> [EXERCISE AIM]: Give a verbatim repeat of the lines that run from the line containing "Here is an image. Mask" to the end of the data below.
========
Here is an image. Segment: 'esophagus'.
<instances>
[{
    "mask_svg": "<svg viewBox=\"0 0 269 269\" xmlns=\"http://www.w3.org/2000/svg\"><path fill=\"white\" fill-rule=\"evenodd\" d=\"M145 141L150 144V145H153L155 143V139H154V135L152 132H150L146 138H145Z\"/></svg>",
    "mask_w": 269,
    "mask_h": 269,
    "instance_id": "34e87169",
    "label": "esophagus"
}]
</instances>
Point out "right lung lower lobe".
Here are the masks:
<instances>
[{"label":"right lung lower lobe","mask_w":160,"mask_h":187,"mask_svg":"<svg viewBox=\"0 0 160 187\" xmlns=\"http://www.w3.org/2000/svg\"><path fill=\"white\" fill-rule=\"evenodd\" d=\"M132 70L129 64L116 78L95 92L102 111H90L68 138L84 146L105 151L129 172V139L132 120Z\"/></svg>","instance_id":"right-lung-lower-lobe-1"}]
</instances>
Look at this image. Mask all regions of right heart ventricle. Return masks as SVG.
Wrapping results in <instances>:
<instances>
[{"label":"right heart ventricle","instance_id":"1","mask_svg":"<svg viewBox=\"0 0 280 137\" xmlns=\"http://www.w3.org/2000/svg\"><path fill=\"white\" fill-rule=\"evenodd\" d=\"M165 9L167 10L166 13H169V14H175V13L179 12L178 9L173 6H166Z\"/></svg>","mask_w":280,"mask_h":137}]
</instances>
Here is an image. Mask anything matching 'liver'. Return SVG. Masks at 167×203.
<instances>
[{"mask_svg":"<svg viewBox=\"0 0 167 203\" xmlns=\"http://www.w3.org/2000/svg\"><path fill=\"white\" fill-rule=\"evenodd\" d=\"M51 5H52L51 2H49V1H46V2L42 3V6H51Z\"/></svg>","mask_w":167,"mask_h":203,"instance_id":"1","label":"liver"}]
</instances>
========
> [WRITTEN RESPONSE]:
Here is an image. Mask anything matching 'liver'. Return SVG. Masks at 167×203.
<instances>
[{"mask_svg":"<svg viewBox=\"0 0 167 203\" xmlns=\"http://www.w3.org/2000/svg\"><path fill=\"white\" fill-rule=\"evenodd\" d=\"M51 5H52L51 2H49V1H46V2L42 3V6H51Z\"/></svg>","mask_w":167,"mask_h":203,"instance_id":"1","label":"liver"}]
</instances>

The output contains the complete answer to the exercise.